Freedom, Independence, and Happy 4th of July!

Happy 4th of July, or, Independence Day, whichever you prefer!  In honor of this wonderful holiday, I thought I would share with you the milk can that I painted late last summer titled ‘Freedom Can’.  This full sized milk can features Old Glory as the background, with an eagle on one side and a horse on the other, then is topped off with 7 stars. It is painted with latex house paint (even the antiqued effect on the top rim, handles, upper band and bottom) then protected with two coats of spar urethane.  I hope you all have a safe, happy and blessed 4th of July!

The Dump Truck

Well, it has been a couple of months since I have posted anything, mainly due to a bad case of bronchitis and being out of town.  I am now back in the  saddle as they say, so I figured I better get blogging!
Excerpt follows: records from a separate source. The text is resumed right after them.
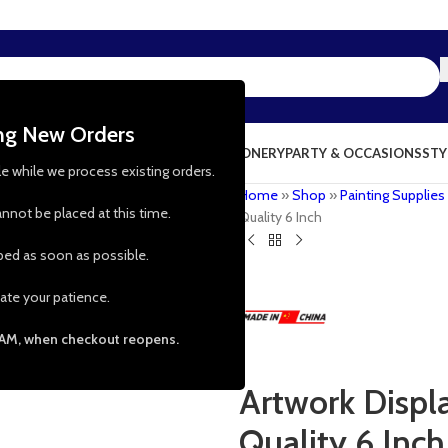
ing New Orders
NG & KITCHEN
PRESCHOOL TOYS
STATIONERY
PARTY & OCCASIONS
STY
le while we process existing orders.
Home
»
Shop
»
Painting Supplies
nnot be placed at this time.
Quality 6 Inch
pped as soon as possible.
ate your patience.
 AM, when checkout reopens.
Artwork Displ
Quality 6 Inch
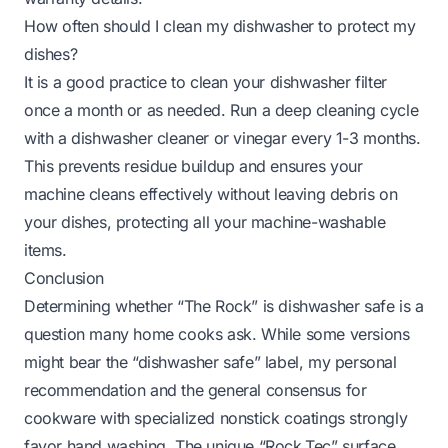
How often should I clean my dishwasher to protect my
dishes?
It is a good practice to clean your dishwasher filter
once a month or as needed. Run a deep cleaning cycle
with a dishwasher cleaner or vinegar every 1-3 months.
This prevents residue buildup and ensures your
machine cleans effectively without leaving debris on
your dishes, protecting all your machine-washable
items.
Conclusion
Determining whether “The Rock” is dishwasher safe is a
question many home cooks ask. While some versions
might bear the “dishwasher safe” label, my personal
recommendation and the general consensus for
cookware with specialized nonstick coatings strongly
favor hand washing. The unique “Rock.Tec” surface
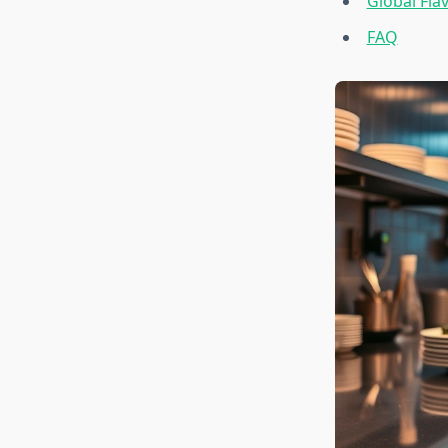
Global Fla
FAQ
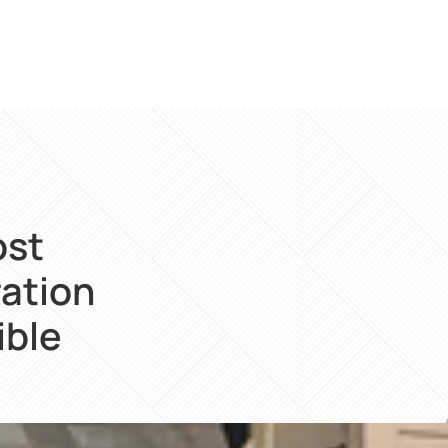
ost
ration
ible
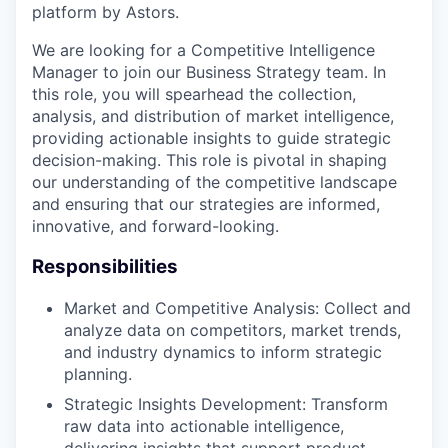
platform by Astors.
We are looking for a Competitive Intelligence
Manager to join our Business Strategy team. In
this role, you will spearhead the collection,
analysis, and distribution of market intelligence,
providing actionable insights to guide strategic
decision-making. This role is pivotal in shaping
our understanding of the competitive landscape
and ensuring that our strategies are informed,
innovative, and forward-looking.
Responsibilities
Market and Competitive Analysis: Collect and
analyze data on competitors, market trends,
and industry dynamics to inform strategic
planning.
Strategic Insights Development: Transform
raw data into actionable intelligence,
delivering insights that support product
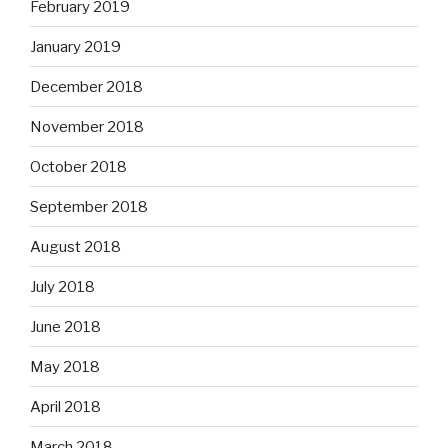
February 2019
January 2019
December 2018
November 2018
October 2018
September 2018
August 2018
July 2018
June 2018
May 2018
April 2018
March 2018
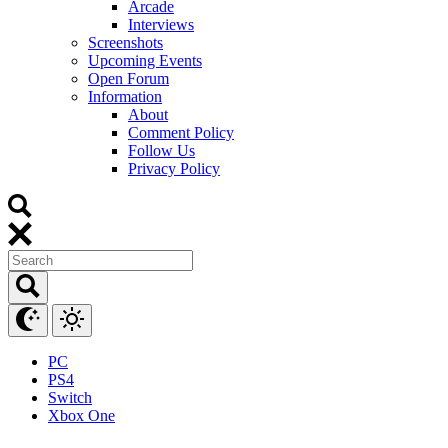
Arcade
Interviews
Screenshots
Upcoming Events
Open Forum
Information
About
Comment Policy
Follow Us
Privacy Policy
PC
PS4
Switch
Xbox One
I do a fair amount of painting for our church, Grace Chapel in Leiper’s Fork, TN.  This past winter, our Youth Pastor, Bill Cannon, asked if I could assist him in painting a stage prop he had built for the annual GC Kids Production, ‘Kids Under Construction’, that took place in March.  Pastor Bill is known for his creative engineering talents and he leaves no stone unturned when it comes to building something.  He showed me his idea of the dump truck, then showed me the parts that needed to be painted.  I said I would help and then proceeded to paint the frame and cab at the church as they were rather large.  The other parts I carried to my studio to paint there.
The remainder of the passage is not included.